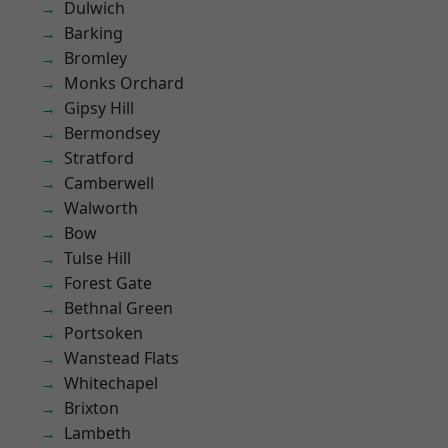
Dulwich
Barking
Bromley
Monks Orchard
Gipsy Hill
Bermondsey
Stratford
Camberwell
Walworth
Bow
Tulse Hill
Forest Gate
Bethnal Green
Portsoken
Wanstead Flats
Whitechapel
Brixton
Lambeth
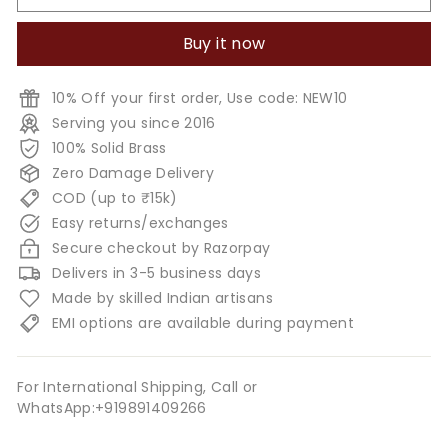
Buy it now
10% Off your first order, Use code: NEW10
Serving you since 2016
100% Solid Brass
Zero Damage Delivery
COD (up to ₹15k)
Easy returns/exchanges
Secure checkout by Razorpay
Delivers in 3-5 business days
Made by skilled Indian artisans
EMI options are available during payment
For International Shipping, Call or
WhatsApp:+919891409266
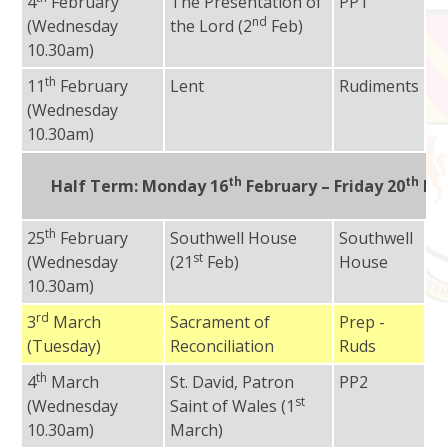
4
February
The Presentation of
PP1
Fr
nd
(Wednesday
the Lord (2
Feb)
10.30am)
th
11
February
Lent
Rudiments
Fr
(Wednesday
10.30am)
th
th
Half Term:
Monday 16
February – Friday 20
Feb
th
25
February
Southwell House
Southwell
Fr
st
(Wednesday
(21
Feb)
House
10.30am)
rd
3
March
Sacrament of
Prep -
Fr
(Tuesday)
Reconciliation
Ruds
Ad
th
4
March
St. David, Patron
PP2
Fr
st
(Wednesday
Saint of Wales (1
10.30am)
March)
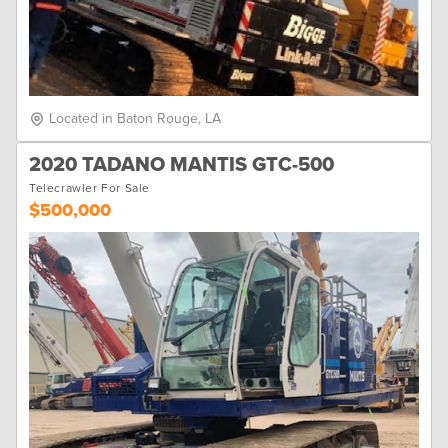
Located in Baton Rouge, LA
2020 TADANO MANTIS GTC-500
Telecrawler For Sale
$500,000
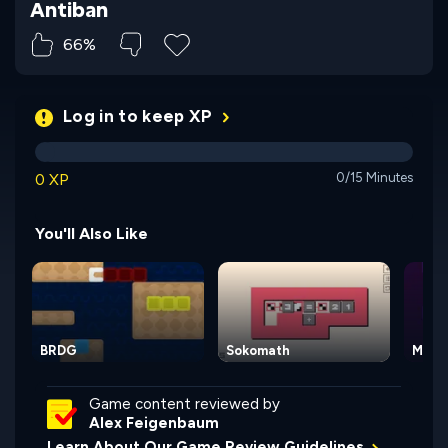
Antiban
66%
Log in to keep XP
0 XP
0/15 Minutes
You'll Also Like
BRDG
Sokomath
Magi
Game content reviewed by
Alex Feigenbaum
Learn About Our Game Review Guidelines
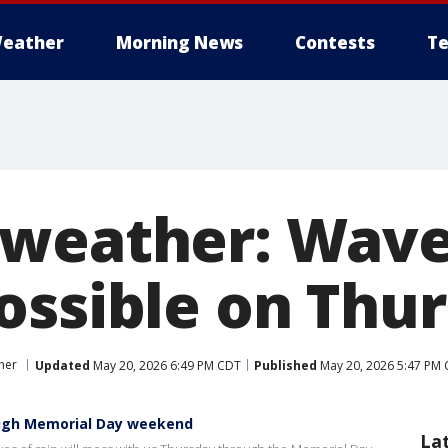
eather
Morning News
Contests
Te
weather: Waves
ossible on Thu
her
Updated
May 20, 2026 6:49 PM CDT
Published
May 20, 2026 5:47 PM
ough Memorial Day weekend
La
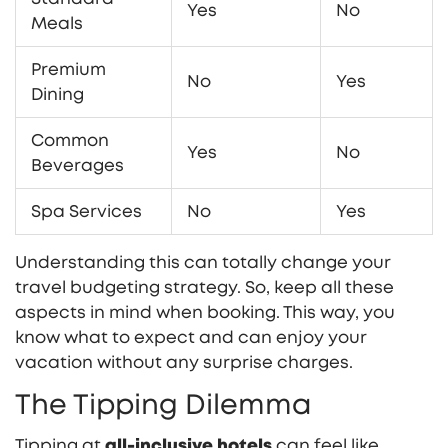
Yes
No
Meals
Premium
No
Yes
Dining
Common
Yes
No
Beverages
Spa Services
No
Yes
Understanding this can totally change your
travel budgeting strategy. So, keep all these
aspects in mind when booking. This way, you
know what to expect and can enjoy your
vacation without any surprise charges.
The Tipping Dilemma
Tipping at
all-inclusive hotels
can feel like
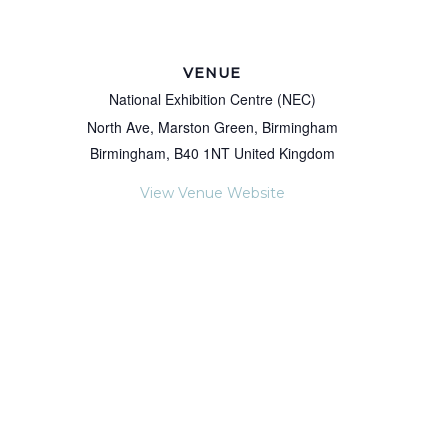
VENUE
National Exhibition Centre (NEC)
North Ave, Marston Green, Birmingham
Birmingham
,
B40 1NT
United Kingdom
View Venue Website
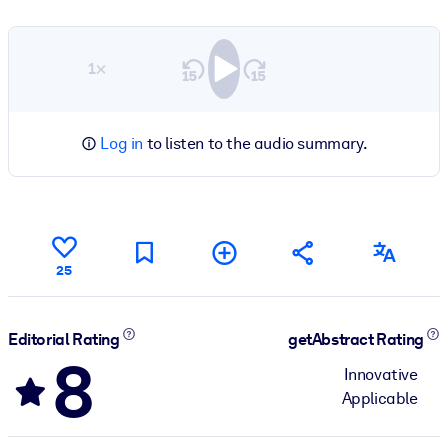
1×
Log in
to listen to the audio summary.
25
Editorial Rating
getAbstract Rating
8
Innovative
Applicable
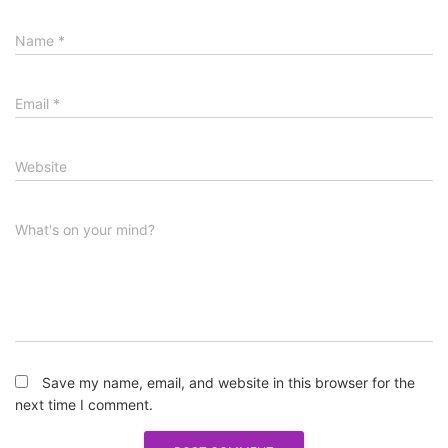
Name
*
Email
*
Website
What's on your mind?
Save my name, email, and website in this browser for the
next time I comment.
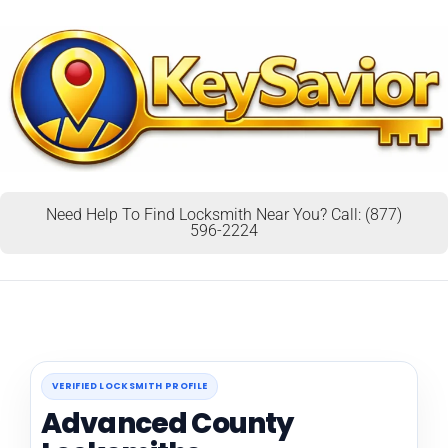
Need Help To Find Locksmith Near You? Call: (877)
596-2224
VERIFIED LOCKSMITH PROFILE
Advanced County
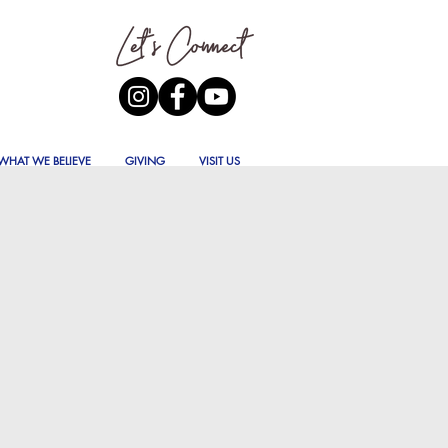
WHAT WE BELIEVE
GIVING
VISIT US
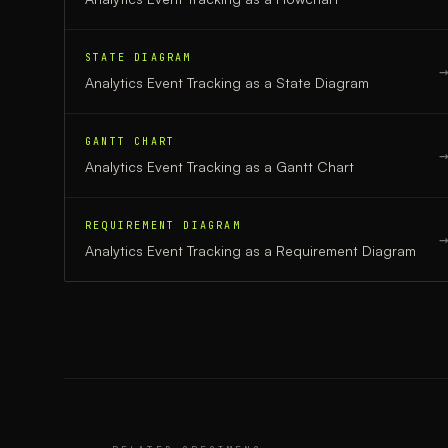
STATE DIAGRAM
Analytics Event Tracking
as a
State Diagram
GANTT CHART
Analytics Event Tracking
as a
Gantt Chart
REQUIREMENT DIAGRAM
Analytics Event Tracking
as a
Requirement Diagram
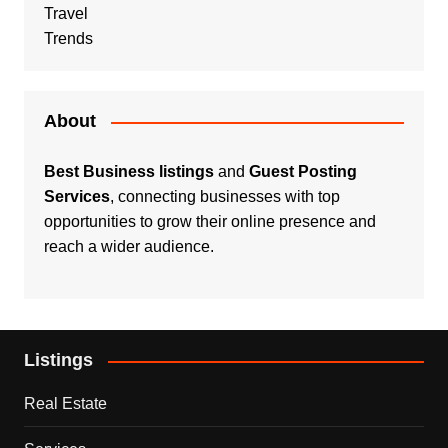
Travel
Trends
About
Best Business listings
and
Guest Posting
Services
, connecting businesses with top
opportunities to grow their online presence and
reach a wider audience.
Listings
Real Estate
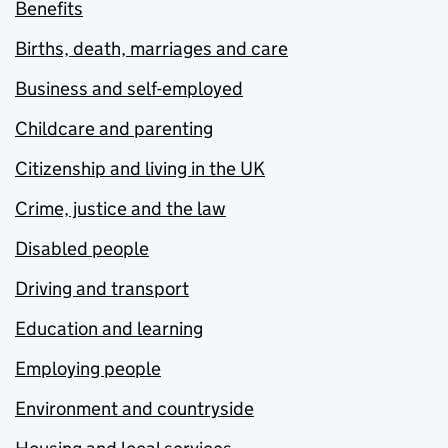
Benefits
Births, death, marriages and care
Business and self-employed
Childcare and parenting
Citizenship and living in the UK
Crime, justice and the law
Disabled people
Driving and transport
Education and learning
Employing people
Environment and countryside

--

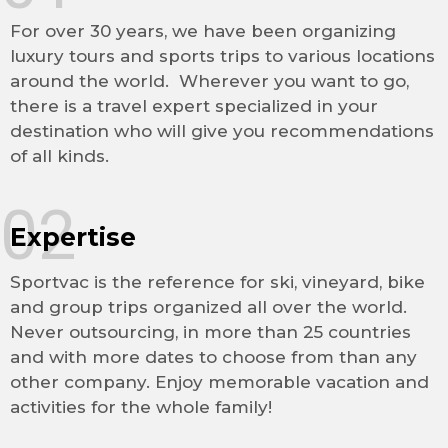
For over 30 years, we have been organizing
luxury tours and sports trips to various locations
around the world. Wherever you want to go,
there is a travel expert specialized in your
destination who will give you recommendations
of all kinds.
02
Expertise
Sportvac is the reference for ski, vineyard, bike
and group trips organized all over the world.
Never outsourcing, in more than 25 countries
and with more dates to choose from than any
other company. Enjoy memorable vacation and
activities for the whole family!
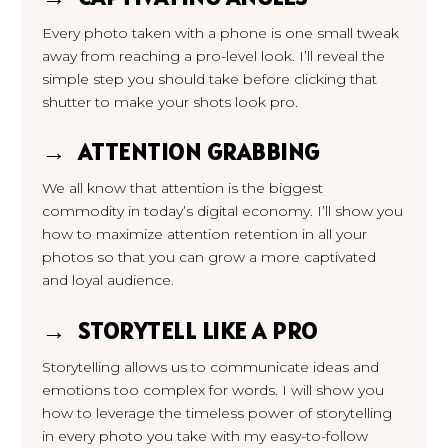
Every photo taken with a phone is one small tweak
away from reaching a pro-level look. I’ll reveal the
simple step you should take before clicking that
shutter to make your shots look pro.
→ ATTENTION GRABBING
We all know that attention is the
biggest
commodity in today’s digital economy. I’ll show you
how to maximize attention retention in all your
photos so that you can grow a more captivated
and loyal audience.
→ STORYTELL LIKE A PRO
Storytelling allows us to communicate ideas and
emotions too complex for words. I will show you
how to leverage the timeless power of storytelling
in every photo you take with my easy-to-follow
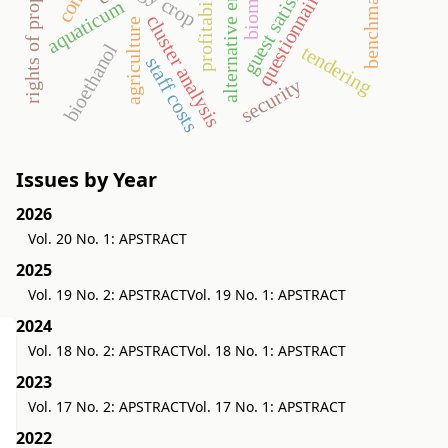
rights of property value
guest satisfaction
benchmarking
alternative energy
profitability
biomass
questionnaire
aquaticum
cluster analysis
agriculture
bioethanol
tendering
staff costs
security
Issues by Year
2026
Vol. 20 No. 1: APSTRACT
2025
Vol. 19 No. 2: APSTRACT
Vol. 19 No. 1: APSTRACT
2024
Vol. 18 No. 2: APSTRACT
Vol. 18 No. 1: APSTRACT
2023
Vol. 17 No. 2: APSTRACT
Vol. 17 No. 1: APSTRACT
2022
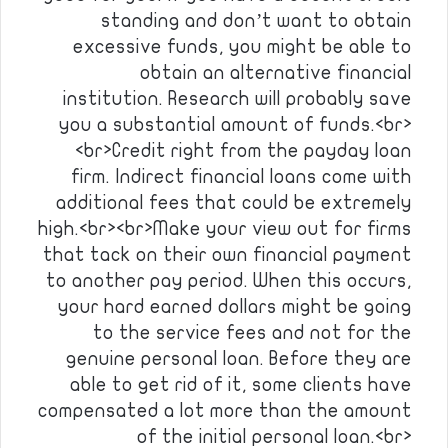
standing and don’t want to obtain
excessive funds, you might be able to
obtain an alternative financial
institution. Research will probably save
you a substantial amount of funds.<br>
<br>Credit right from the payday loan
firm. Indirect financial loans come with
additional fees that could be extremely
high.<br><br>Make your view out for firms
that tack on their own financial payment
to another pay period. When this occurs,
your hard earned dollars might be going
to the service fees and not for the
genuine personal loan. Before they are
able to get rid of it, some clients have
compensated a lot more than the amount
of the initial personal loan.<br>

§ **The problem**: The result should be an exact copy of only the lines above from the one that holds "St. David, Patron" through the one that holds "Understanding this can totally change your", both ends included, without pictures.

§ **Expected answer**:
St. David, Patron
PP2
Fr
st
(Wednesday
Saint of Wales (1
10.30am)
March)
Located in Baton Rouge, LA
2020 TADANO MANTIS GTC-500
Telecrawler For Sale
$500,000
Antiban
66%
Log in to keep XP
0 XP
0/15 Minutes
You'll Also Like
BRDG
Sokomath
Magi
Game content reviewed by
Alex Feigenbaum
Learn About Our Game Review Guidelines
eather
Morning News
Contests
Te
weather: Waves
ossible on Thu
her
Updated
May 20, 2026 6:49 PM CDT
Published
May 20, 2026 5:47 PM
ough Memorial Day weekend
La
Yes
No
Meals
Premium
No
Yes
Dining
Common
Yes
No
Beverages
Spa Services
No
Yes
Understanding this can totally change your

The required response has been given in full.